» PROBLEM DETAILS
From the first line to the last, print the data exactly as it appears.

[Saved entries]
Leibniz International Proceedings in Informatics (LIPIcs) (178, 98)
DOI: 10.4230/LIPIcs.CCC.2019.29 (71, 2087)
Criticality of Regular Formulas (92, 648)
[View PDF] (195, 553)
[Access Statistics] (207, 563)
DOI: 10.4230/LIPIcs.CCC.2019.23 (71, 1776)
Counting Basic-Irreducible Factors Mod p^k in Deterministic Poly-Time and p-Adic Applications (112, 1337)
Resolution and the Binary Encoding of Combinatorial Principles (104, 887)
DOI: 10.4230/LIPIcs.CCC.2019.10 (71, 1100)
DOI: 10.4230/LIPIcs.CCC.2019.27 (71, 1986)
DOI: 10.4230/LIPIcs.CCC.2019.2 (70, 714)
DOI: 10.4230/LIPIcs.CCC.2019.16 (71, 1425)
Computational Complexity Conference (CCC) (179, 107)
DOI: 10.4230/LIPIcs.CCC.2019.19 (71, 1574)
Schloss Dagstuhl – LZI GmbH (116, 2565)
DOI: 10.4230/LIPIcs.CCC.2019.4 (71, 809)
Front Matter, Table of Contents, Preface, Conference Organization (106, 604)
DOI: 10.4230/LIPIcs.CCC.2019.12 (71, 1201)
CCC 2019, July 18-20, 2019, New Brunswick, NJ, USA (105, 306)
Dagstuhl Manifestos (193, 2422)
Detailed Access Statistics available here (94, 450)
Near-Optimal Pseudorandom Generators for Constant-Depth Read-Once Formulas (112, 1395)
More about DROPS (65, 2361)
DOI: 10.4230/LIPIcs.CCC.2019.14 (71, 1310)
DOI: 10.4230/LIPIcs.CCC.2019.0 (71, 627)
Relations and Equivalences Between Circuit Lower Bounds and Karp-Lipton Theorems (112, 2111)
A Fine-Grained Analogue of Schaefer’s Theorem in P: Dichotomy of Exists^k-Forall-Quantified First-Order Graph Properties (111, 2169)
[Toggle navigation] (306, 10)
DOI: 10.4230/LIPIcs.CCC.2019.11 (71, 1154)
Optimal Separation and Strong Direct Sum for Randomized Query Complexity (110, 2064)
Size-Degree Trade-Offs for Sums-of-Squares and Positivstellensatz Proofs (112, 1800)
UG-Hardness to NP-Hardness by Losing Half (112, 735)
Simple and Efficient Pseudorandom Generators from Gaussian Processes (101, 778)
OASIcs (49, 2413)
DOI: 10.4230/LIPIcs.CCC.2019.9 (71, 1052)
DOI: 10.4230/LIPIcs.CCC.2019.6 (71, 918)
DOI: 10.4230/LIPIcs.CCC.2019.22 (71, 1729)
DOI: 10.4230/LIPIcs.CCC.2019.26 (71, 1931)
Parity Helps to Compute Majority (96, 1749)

» WRITTEN RESPONSE
Leibniz International Proceedings in Informatics (LIPIcs) (178, 98)
DOI: 10.4230/LIPIcs.CCC.2019.29 (71, 2087)
Criticality of Regular Formulas (92, 648)
[View PDF] (195, 553)
[Access Statistics] (207, 563)
DOI: 10.4230/LIPIcs.CCC.2019.23 (71, 1776)
Counting Basic-Irreducible Factors Mod p^k in Deterministic Poly-Time and p-Adic Applications (112, 1337)
Resolution and the Binary Encoding of Combinatorial Principles (104, 887)
DOI: 10.4230/LIPIcs.CCC.2019.10 (71, 1100)
DOI: 10.4230/LIPIcs.CCC.2019.27 (71, 1986)
DOI: 10.4230/LIPIcs.CCC.2019.2 (70, 714)
DOI: 10.4230/LIPIcs.CCC.2019.16 (71, 1425)
Computational Complexity Conference (CCC) (179, 107)
DOI: 10.4230/LIPIcs.CCC.2019.19 (71, 1574)
Schloss Dagstuhl – LZI GmbH (116, 2565)
DOI: 10.4230/LIPIcs.CCC.2019.4 (71, 809)
Front Matter, Table of Contents, Preface, Conference Organization (106, 604)
DOI: 10.4230/LIPIcs.CCC.2019.12 (71, 1201)
CCC 2019, July 18-20, 2019, New Brunswick, NJ, USA (105, 306)
Dagstuhl Manifestos (193, 2422)
Detailed Access Statistics available here (94, 450)
Near-Optimal Pseudorandom Generators for Constant-Depth Read-Once Formulas (112, 1395)
More about DROPS (65, 2361)
DOI: 10.4230/LIPIcs.CCC.2019.14 (71, 1310)
DOI: 10.4230/LIPIcs.CCC.2019.0 (71, 627)
Relations and Equivalences Between Circuit Lower Bounds and Karp-Lipton Theorems (112, 2111)
A Fine-Grained Analogue of Schaefer’s Theorem in P: Dichotomy of Exists^k-Forall-Quantified First-Order Graph Properties (111, 2169)
[Toggle navigation] (306, 10)
DOI: 10.4230/LIPIcs.CCC.2019.11 (71, 1154)
Optimal Separation and Strong Direct Sum for Randomized Query Complexity (110, 2064)
Size-Degree Trade-Offs for Sums-of-Squares and Positivstellensatz Proofs (112, 1800)
UG-Hardness to NP-Hardness by Losing Half (112, 735)
Simple and Efficient Pseudorandom Generators from Gaussian Processes (101, 778)
OASIcs (49, 2413)
DOI: 10.4230/LIPIcs.CCC.2019.9 (71, 1052)
DOI: 10.4230/LIPIcs.CCC.2019.6 (71, 918)
DOI: 10.4230/LIPIcs.CCC.2019.22 (71, 1729)
DOI: 10.4230/LIPIcs.CCC.2019.26 (71, 1931)
Parity Helps to Compute Majority (96, 1749)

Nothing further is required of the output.